◆ Data records
------------------------------------------------
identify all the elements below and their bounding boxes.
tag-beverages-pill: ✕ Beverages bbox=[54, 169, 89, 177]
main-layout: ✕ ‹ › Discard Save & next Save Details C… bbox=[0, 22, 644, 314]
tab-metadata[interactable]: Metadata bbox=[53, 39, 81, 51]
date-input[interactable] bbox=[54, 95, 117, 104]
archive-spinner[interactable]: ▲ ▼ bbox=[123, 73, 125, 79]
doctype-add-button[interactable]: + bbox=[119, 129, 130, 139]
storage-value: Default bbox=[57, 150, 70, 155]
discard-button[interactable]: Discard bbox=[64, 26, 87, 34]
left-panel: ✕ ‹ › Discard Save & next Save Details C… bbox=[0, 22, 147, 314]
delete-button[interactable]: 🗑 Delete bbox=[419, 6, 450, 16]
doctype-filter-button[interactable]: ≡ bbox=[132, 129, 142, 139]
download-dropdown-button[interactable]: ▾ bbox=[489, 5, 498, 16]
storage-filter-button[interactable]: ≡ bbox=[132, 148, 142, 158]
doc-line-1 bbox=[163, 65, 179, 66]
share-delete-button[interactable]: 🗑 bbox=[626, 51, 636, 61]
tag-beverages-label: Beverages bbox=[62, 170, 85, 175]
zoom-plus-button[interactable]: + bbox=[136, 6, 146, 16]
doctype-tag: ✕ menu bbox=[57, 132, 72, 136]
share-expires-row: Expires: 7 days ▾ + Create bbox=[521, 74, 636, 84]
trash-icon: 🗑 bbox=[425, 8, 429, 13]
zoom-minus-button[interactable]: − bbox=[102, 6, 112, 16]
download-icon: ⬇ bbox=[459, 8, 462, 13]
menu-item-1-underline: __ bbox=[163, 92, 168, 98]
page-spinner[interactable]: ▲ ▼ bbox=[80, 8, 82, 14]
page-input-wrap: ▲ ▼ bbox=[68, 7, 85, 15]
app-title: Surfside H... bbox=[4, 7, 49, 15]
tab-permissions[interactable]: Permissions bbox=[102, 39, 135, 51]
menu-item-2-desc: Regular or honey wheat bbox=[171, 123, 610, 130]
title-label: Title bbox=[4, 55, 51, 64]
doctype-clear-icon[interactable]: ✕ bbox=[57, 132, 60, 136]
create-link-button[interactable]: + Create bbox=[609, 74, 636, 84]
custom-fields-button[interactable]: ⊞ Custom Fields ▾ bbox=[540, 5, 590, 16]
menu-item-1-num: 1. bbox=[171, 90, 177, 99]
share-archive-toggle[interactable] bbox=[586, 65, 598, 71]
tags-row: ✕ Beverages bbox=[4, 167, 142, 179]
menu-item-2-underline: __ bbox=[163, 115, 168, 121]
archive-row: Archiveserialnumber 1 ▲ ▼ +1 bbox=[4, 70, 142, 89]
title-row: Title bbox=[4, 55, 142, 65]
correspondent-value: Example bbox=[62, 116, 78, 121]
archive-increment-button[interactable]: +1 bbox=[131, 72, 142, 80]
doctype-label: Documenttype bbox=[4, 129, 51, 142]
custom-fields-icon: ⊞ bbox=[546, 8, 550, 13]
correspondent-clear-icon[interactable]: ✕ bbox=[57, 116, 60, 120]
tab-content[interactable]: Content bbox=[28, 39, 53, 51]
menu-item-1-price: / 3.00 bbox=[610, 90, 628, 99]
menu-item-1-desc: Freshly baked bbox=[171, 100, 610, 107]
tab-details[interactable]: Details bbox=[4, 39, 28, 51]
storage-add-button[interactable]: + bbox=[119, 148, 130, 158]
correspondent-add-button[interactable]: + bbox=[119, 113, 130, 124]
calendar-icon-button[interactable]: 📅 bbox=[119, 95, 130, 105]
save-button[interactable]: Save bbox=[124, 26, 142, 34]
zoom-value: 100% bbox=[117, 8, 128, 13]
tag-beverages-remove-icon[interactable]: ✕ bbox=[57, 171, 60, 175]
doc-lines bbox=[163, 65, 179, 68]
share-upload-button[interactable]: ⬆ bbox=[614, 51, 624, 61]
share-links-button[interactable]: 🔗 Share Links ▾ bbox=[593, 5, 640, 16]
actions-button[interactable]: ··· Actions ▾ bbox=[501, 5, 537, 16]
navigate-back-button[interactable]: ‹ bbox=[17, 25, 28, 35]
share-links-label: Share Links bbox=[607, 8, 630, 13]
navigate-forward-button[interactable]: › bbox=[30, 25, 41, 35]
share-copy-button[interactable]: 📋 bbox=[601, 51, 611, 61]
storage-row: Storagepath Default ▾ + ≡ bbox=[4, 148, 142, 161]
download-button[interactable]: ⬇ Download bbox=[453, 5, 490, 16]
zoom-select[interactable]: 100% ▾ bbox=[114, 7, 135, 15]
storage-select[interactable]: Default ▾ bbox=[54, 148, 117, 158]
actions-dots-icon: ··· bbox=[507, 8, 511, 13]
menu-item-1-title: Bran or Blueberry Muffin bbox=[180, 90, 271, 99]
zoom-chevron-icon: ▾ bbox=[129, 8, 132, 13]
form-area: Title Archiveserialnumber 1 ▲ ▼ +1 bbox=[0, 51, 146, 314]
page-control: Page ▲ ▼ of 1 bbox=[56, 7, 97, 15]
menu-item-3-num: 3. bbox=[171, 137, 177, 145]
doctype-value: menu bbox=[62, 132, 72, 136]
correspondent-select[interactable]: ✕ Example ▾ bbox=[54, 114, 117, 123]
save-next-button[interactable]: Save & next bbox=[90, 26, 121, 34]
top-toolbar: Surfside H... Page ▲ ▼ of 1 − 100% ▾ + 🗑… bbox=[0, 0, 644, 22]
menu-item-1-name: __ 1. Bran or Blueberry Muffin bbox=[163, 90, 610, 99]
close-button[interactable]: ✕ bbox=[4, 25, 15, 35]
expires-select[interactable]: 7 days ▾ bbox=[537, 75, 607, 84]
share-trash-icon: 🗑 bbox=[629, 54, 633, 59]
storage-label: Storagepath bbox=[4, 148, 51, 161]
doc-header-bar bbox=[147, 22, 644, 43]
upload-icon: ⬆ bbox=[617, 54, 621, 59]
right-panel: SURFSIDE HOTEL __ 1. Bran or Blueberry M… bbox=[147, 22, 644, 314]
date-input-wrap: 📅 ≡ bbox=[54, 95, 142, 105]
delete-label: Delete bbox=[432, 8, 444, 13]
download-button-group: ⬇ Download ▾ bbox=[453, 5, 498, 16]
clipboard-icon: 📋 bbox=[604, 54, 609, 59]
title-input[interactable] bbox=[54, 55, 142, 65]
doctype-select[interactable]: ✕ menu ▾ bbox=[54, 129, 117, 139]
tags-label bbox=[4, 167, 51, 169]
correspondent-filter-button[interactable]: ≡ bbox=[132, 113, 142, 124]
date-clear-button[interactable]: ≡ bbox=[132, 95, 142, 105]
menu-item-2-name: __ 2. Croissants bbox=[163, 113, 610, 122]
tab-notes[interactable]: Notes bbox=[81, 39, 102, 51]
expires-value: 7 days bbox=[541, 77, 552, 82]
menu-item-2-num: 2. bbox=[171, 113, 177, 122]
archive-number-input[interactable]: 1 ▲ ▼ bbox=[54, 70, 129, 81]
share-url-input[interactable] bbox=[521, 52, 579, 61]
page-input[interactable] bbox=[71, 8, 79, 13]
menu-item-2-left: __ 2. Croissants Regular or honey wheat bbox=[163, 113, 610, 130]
------------------------------------------------
◆ WHAT YOU SHOULD DO
Wherever a line of the entries holds the string "wheat", copy that line.

◆ ANSWER TO THIS PROBLEM
menu-item-2-desc: Regular or honey wheat bbox=[171, 123, 610, 130]
menu-item-2-left: __ 2. Croissants Regular or honey wheat bbox=[163, 113, 610, 130]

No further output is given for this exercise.